TASK INPUTS Block Start
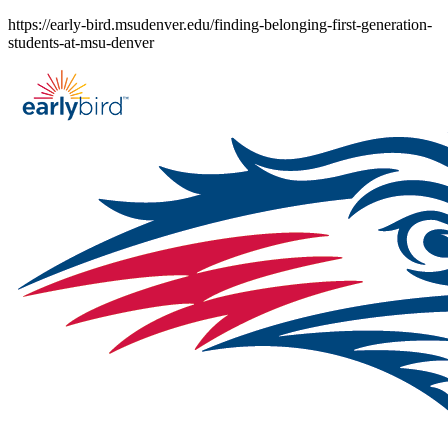
Skip
https://early-bird.msudenver.edu/finding-belonging-first-generation-
to
students-at-msu-denver
content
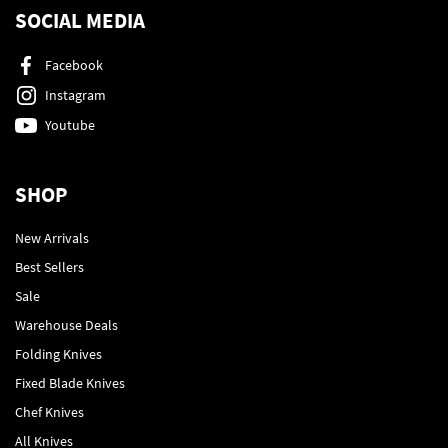
SOCIAL MEDIA
Facebook
Instagram
Youtube
SHOP
New Arrivals
Best Sellers
Sale
Warehouse Deals
Folding Knives
Fixed Blade Knives
Chef Knives
All Knives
TASK INPUTS Block End
REQUIREMENT => Retype, exactly as shown, the lines from the one with "Best Sellers" through the end of the records.

ANSWER AREA =>
Best Sellers
Sale
Warehouse Deals
Folding Knives
Fixed Blade Knives
Chef Knives
All Knives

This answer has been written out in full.